-- What needs to be done --
Only lines holding the word "Direct" are wanted from the records; copy all of them.
⟨
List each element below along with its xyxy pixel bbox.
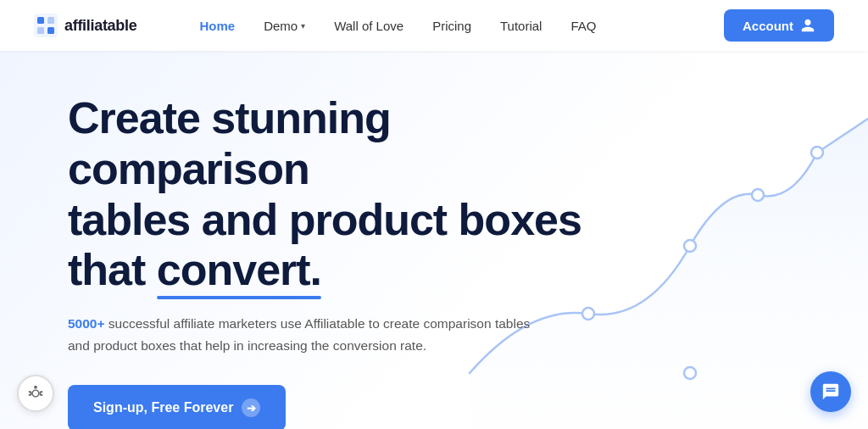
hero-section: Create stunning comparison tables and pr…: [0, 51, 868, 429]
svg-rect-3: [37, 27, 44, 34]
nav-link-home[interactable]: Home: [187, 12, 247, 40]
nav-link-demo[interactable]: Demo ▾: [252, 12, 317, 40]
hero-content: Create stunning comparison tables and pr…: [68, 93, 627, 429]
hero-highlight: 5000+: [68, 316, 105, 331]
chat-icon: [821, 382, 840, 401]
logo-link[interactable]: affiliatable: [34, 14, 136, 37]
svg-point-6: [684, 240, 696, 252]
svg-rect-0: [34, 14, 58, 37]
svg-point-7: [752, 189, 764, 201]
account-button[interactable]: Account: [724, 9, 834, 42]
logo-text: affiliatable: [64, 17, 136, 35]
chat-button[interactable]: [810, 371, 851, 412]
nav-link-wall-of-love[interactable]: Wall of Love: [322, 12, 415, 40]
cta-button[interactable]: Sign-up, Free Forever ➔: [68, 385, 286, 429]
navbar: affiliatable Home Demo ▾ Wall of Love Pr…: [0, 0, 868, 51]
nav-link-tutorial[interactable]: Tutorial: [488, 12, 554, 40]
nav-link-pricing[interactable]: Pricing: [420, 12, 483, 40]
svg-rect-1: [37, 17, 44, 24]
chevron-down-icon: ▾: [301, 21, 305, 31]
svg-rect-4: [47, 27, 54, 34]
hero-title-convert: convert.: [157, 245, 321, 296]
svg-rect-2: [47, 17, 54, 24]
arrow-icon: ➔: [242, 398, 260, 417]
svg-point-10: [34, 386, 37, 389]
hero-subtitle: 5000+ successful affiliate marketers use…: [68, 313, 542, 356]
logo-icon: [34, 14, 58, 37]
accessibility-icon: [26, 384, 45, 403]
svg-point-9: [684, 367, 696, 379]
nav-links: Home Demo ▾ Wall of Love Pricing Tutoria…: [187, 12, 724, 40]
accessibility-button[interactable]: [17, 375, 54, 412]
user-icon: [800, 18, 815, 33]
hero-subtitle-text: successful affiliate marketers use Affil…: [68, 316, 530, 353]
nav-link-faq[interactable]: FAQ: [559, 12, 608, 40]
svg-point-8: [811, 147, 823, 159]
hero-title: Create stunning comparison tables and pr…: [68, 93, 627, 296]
⟩
⟨
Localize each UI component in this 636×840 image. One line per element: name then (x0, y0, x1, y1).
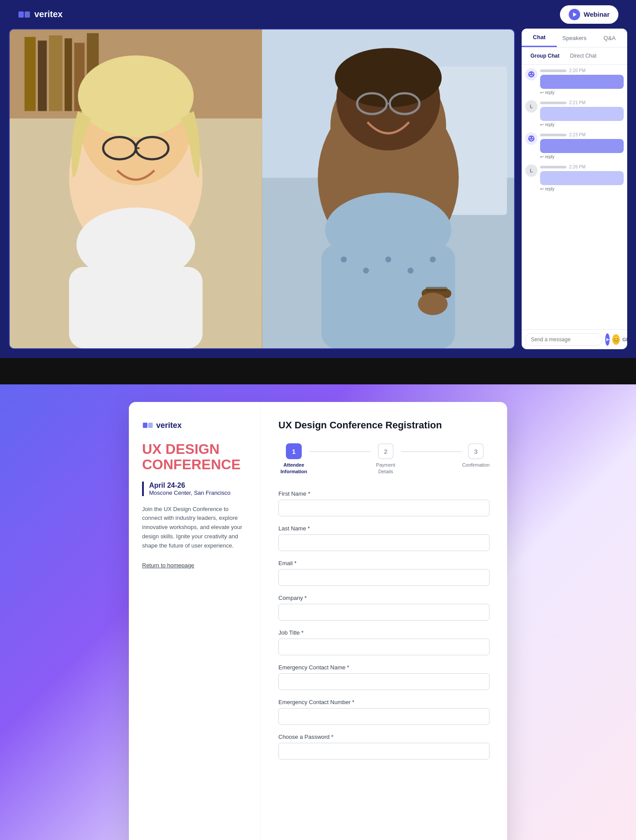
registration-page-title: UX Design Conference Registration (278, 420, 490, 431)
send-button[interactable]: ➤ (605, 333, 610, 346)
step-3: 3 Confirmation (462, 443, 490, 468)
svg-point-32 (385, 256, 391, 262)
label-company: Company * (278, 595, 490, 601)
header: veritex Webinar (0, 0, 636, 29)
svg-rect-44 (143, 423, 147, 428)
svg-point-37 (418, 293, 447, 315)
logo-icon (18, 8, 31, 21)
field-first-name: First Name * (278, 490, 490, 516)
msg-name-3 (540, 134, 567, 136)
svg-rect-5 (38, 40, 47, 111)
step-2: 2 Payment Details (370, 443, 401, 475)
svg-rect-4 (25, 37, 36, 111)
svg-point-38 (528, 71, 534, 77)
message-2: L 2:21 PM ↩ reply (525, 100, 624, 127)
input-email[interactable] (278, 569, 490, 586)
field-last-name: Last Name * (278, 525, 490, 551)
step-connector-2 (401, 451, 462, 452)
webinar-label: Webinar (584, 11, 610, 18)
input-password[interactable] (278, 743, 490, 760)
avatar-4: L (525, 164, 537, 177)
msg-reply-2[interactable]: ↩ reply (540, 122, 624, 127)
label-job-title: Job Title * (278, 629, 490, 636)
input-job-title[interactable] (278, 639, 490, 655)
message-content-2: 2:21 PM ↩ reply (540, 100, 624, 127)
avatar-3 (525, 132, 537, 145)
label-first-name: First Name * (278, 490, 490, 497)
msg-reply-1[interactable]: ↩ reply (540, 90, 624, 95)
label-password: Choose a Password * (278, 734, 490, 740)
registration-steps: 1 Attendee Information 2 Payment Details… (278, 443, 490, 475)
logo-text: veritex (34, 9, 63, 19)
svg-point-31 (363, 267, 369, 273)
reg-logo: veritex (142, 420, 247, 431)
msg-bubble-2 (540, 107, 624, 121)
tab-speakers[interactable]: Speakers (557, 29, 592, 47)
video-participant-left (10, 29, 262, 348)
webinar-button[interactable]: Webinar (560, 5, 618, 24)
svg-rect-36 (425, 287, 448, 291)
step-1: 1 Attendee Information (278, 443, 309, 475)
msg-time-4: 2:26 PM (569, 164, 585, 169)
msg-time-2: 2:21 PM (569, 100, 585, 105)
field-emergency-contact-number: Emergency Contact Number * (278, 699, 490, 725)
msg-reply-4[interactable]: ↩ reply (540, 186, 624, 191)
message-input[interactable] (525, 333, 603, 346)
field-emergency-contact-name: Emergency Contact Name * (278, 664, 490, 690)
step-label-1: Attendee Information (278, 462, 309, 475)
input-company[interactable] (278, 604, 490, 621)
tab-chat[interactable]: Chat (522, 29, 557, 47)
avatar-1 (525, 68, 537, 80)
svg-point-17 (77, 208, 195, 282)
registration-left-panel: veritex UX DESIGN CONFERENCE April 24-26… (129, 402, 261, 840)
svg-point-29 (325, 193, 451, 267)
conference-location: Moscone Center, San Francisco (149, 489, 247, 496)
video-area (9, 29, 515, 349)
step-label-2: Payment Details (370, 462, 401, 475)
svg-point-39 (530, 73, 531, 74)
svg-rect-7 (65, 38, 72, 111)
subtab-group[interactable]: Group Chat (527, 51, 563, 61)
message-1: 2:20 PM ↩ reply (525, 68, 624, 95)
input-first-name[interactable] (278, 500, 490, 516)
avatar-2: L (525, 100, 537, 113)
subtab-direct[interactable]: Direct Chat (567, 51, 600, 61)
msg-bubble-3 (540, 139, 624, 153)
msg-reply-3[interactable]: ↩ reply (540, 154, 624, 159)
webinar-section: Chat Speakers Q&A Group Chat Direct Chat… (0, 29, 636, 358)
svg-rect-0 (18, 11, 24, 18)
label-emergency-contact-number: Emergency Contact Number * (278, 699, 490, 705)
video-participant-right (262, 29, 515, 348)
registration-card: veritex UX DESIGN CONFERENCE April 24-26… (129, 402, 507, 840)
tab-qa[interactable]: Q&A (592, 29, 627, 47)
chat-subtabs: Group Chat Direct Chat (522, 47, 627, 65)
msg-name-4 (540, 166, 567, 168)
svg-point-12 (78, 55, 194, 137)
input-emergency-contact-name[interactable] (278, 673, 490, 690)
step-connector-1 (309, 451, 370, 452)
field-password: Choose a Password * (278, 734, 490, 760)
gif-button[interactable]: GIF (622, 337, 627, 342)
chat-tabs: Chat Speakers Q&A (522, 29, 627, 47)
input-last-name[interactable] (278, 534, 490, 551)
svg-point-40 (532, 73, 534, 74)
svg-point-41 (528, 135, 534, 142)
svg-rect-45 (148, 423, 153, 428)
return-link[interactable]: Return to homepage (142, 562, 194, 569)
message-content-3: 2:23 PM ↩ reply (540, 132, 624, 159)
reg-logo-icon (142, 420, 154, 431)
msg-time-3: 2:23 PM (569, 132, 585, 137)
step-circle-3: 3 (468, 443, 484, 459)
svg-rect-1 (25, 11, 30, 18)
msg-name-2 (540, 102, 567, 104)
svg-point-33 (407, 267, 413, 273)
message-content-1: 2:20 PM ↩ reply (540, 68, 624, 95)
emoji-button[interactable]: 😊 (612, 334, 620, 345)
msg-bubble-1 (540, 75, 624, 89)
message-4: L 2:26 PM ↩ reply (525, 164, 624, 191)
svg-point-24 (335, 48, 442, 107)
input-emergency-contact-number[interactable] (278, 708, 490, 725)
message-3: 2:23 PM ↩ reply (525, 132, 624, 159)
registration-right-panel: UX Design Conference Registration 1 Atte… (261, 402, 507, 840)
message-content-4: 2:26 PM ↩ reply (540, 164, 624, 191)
⟩
⟨
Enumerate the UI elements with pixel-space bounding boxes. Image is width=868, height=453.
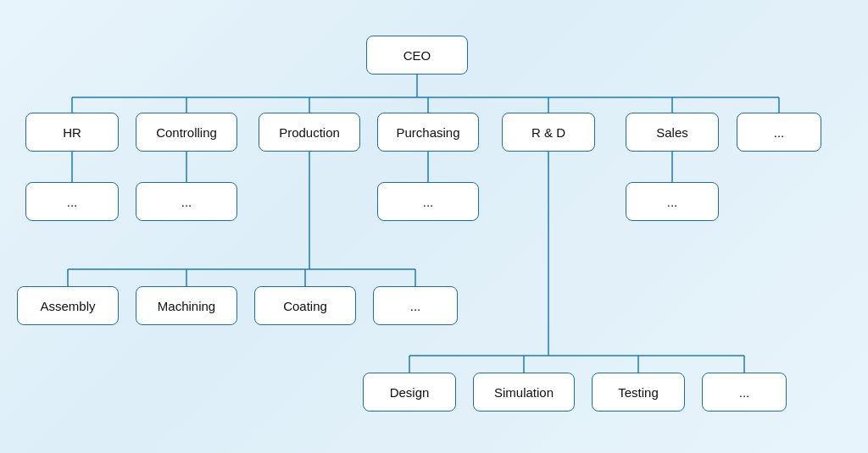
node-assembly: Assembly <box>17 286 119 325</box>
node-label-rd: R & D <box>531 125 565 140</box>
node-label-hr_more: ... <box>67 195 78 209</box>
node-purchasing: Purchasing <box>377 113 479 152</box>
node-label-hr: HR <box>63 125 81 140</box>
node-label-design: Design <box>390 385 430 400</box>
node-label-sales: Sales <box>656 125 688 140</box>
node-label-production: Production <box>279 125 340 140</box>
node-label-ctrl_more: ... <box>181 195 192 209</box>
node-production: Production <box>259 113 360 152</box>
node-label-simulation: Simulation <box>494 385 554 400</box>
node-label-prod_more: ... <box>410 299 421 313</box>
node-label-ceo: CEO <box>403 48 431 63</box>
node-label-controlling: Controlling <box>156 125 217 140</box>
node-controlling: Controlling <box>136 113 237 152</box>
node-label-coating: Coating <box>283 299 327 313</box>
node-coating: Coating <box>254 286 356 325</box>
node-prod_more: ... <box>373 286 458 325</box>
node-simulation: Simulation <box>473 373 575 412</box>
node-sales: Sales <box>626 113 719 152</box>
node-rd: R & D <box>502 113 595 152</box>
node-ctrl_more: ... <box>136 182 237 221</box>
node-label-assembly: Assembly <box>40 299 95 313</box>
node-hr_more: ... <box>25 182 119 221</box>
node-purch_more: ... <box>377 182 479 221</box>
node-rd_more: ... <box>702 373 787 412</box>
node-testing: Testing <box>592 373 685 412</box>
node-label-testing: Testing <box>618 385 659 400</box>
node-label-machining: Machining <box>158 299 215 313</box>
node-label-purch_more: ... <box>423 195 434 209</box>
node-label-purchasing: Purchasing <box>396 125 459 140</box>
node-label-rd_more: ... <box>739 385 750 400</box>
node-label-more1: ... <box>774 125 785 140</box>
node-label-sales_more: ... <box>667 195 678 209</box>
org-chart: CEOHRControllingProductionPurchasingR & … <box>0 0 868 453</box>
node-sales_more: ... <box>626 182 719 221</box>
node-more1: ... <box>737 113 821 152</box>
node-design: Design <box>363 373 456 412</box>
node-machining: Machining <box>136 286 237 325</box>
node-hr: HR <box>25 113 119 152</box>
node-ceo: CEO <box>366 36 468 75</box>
⟩
-- Solution for this exercise --
subtab-direct[interactable]: Direct Chat (567, 51, 600, 61)
webinar-section: Chat Speakers Q&A Group Chat Direct Chat… (0, 29, 636, 358)
chat-subtabs: Group Chat Direct Chat (522, 47, 627, 65)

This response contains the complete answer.